It will often make sense to combine multiple models within a single application infrastructure. An online store might, for instance, purchase one or two reserve instances to cover its normal customer demand but also allow autoscaling to automatically launch on-demand instances during periods of unusually high demand.

Instance Lifecycle

The state of a running EC2 instance can be managed in a number of ways.

  • Terminating the instance will shut it down and cause its resources to be reallocated to the general AWS pool.
  • If your instance won’t be needed for some time but you don’t want to terminate it, you can stopping it and then restarting it when it’s needed again. The data on an EBS volume will in this case not be lost, although that would not be true for an instance volume.

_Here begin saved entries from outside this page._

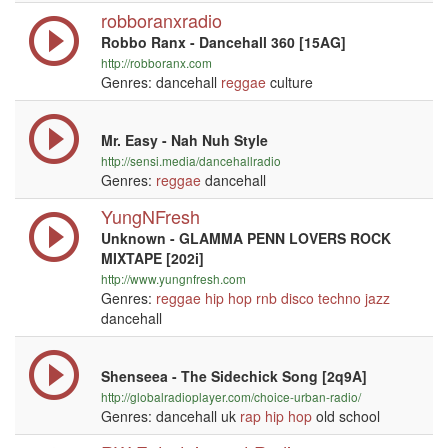
robboranxradio
Robbo Ranx - Dancehall 360 [15AG]
http://robboranx.com
Genres: dancehall
reggae
culture
Mr. Easy - Nah Nuh Style
http://sensi.media/dancehallradio
Genres:
reggae
dancehall
YungNFresh
Unknown - GLAMMA PENN LOVERS ROCK
MIXTAPE [202i]
http://www.yungnfresh.com
Genres:
reggae
hip hop
rnb
disco
techno
jazz
dancehall
Shenseea - The Sidechick Song [2q9A]
http://globalradioplayer.com/choice-urban-radio/
Genres: dancehall uk
rap
hip hop
old school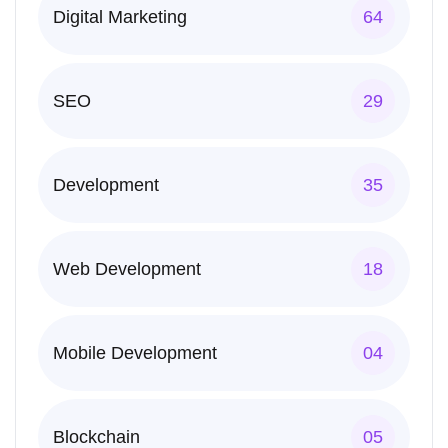
Digital Marketing
64
SEO
29
Development
35
Web Development
18
Mobile Development
04
Blockchain
05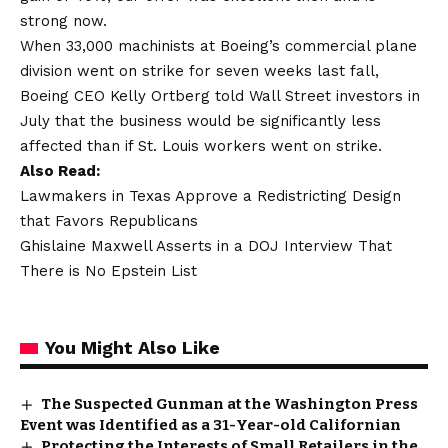
strong now.
When 33,000 machinists at Boeing’s commercial plane
division went on strike for seven weeks last fall,
Boeing CEO Kelly Ortberg told Wall Street investors in
July that the business would be significantly less
affected than if St. Louis workers went on strike.
Also Read:
Lawmakers in Texas Approve a Redistricting Design
that Favors Republicans
Ghislaine Maxwell Asserts in a DOJ Interview That
There is No Epstein List
You Might Also Like
The Suspected Gunman at the Washington Press
Event was Identified as a 31-Year-old Californian
Protecting the Interests of Small Retailers in the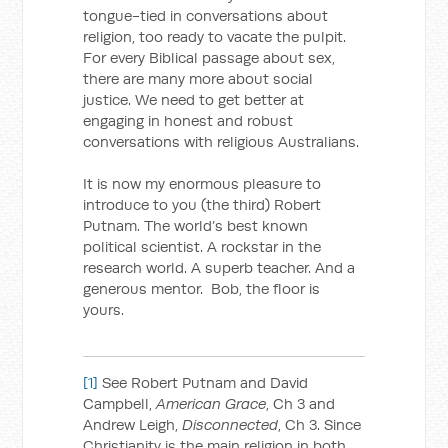
tongue-tied in conversations about
religion, too ready to vacate the pulpit.
For every Biblical passage about sex,
there are many more about social
justice. We need to get better at
engaging in honest and robust
conversations with religious Australians.
It is now my enormous pleasure to
introduce to you (the third) Robert
Putnam. The world’s best known
political scientist. A rockstar in the
research world. A superb teacher. And a
generous mentor. Bob, the floor is
yours.
[1]
See Robert Putnam and David
Campbell,
American Grace
, Ch 3 and
Andrew Leigh,
Disconnected
, Ch 3. Since
Christianity is the main religion in both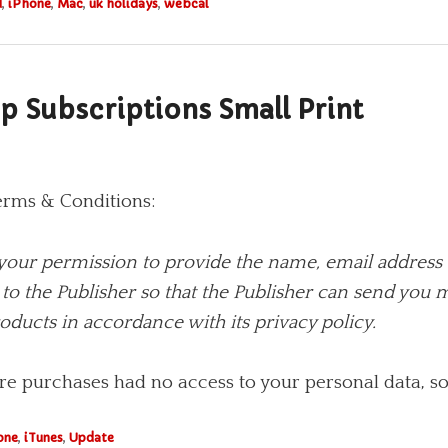
d
,
iPhone
,
Mac
,
uk holidays
,
webcal
p Subscriptions Small Print
erms & Conditions:
your permission to provide the name, email address 
to the Publisher so that the Publisher can send you
oducts in accordance with its privacy policy.
re purchases had no access to your personal data, so 
one
,
iTunes
,
Update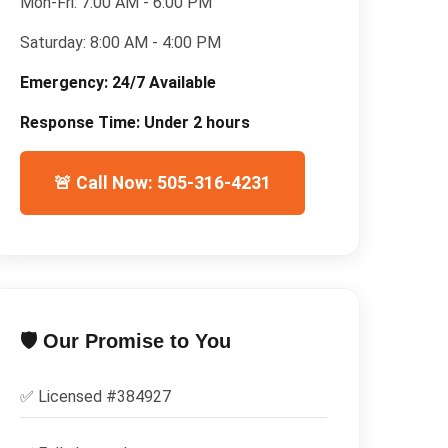
Mon-Fri:
7:00 AM - 6:00 PM
Saturday:
8:00 AM - 4:00 PM
Emergency:
24/7 Available
Response Time:
Under 2 hours
🚨 Call Now: 505-316-4231
🛡️ Our Promise to You
✅ Licensed #
384927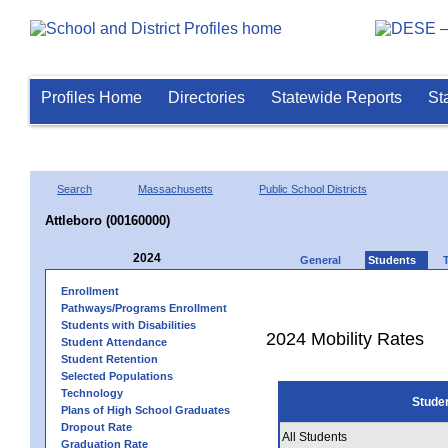
Profiles Home
Directories
Statewide Reports
St
Search
Massachusetts
Public School Districts
Attleboro (00160000)
2024
General
Students
Enrollment
Pathways/Programs Enrollment
Students with Disabilities
2024 Mobility Rates
Student Attendance
Student Retention
Selected Populations
Technology
Stude
Plans of High School Graduates
Dropout Rate
All Students
Graduation Rate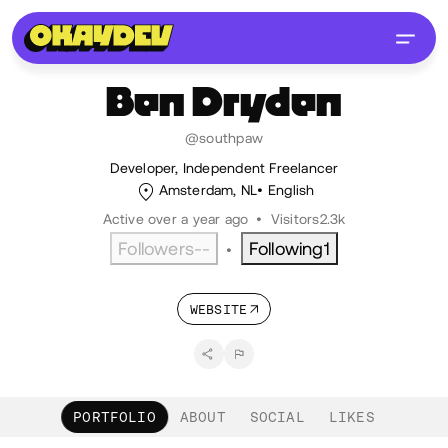
Ben
Dryden
@southpaw
Developer, Independent Freelancer
Amsterdam, NL
English
Active over a year ago
•
Visitors
2.3k
Followers
--
Following
1
•
WEBSITE
PORTFOLIO
ABOUT
SOCIAL
LIKES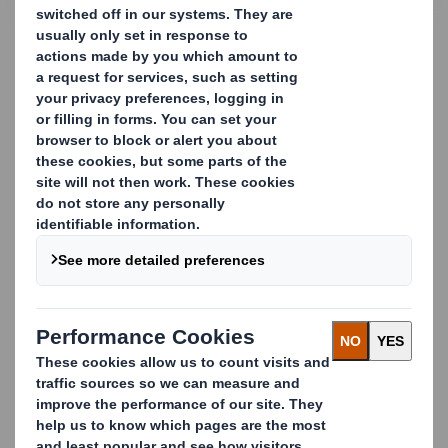
Recycling Solutions
Recycling and Waste
Management in the Public
Sector
Recycling Solutions for Local Authorities
As one of Europe’s leading recyclers, DS Smith
partners with local authorities, schools, hospitals,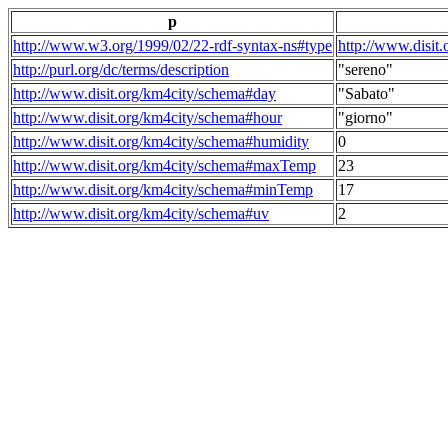
p
http://www.w3.org/1999/02/22-rdf-syntax-ns#type
http://www.disit
http://purl.org/dc/terms/description
"sereno"
http://www.disit.org/km4city/schema#day
"Sabato"
http://www.disit.org/km4city/schema#hour
"giorno"
http://www.disit.org/km4city/schema#humidity
0
http://www.disit.org/km4city/schema#maxTemp
23
http://www.disit.org/km4city/schema#minTemp
17
http://www.disit.org/km4city/schema#uv
2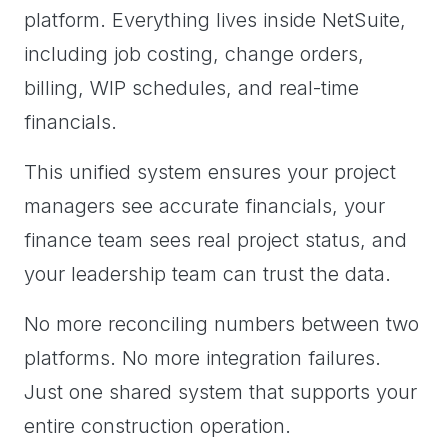
platform. Everything lives inside NetSuite,
including job costing, change orders,
billing, WIP schedules, and real-time
financials.
This unified system ensures your project
managers see accurate financials, your
finance team sees real project status, and
your leadership team can trust the data.
No more reconciling numbers between two
platforms. No more integration failures.
Just one shared system that supports your
entire construction operation.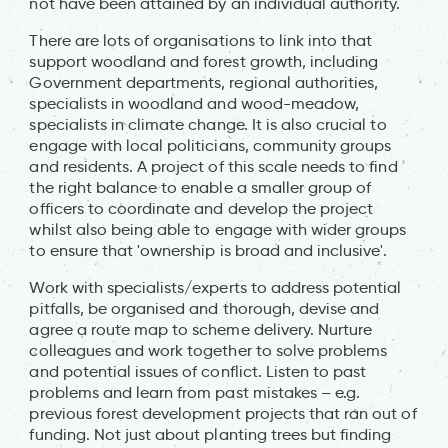
not have been attained by an individual authority.
There are lots of organisations to link into that
support woodland and forest growth, including
Government departments, regional authorities,
specialists in woodland and wood-meadow,
specialists in climate change. It is also crucial to
engage with local politicians, community groups
and residents. A project of this scale needs to find
the right balance to enable a smaller group of
officers to coordinate and develop the project
whilst also being able to engage with wider groups
to ensure that 'ownership is broad and inclusive'.
Work with specialists/experts to address potential
pitfalls, be organised and thorough, devise and
agree a route map to scheme delivery. Nurture
colleagues and work together to solve problems
and potential issues of conflict. Listen to past
problems and learn from past mistakes – e.g.
previous forest development projects that ran out of
funding. Not just about planting trees but finding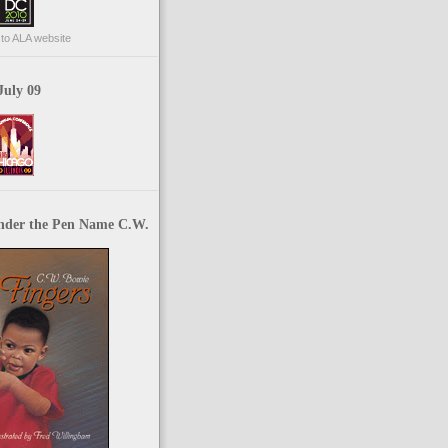
p to ALA website
July 09
nder the Pen Name C.W.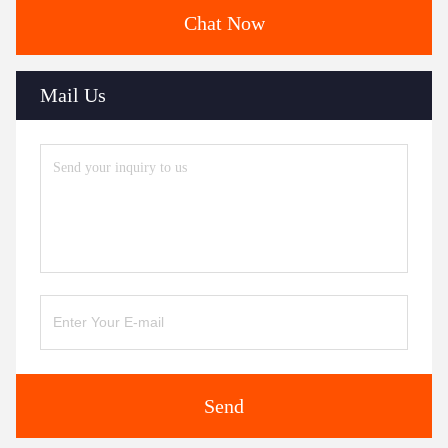
Chat Now
Mail Us
Send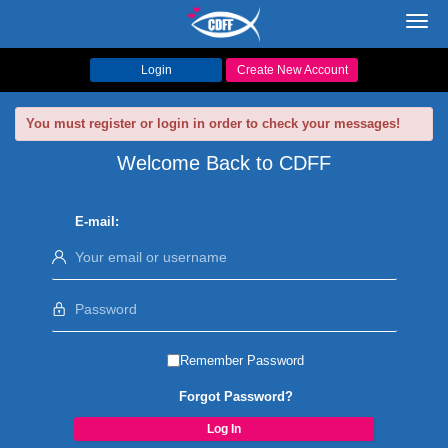
Toggl
navig
Login
Create New Account
You must register or login in order to check your messages!
Welcome Back to CDFF
E-mail:
Remember Password
Forgot Password?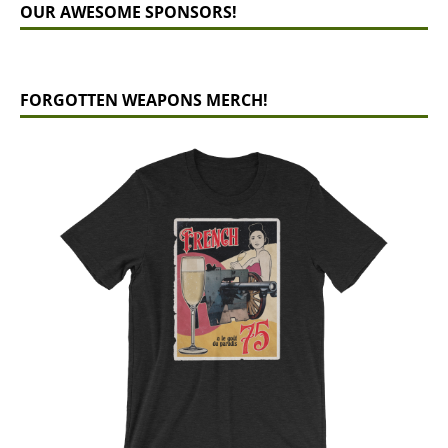
OUR AWESOME SPONSORS!
FORGOTTEN WEAPONS MERCH!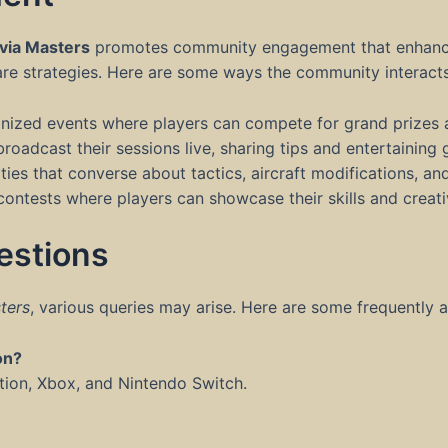
via Masters
promotes community engagement that enhances 
are strategies. Here are some ways the community interacts
nized events where players can compete for grand prizes 
oadcast their sessions live, sharing tips and entertaining
es that converse about tactics, aircraft modifications, an
ntests where players can showcase their skills and creativ
estions
ters
, various queries may arise. Here are some frequently 
on?
ation, Xbox, and Nintendo Switch.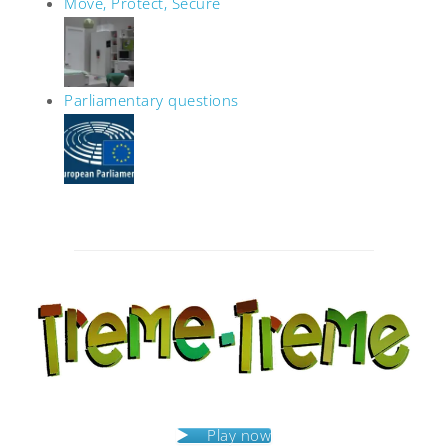
Move, Protect, Secure
Parliamentary questions
Post
navigation
Play now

You should be aware that a stopped instance that had been using a non-persistent public IP address will most likely be assigned a different address when it’s restarted - allocate an elastic IP address to the instance if you require the IP to be the same across restarts.

Resource Tags

  • AWS resource tags can be used to label everything you’ll ever touch across your AWS account
  • Tags have a key and, optionally, an associated value, for example key=environment, value=production
  • Tags can improve the visibility of your resources, making it much easier to manage them effectively, audit and control costs and billing trends, and avoid costly errors.

Service Limits

  • Each AWS account has limits to the number of instances of a particular service you’re able to launch - for example, you’re allowed only five VPCs per region and 5,000 Secure Shell (SSH) key pairs across your account.
  • Some Service Limits are "soft" limits, meaning that you can request AWS to increase them on your account, others are not (e.g. maximum CPU for a given EC2 instance)

EC2 Storage Volumes

Storage volumes are virtualised spaces carved out of larger physical drives, but to the OS running on your instance, the volume will present themselves exactly as though they were normal physical drives.

There are multiple types of volumes, with each one catering for different use cases.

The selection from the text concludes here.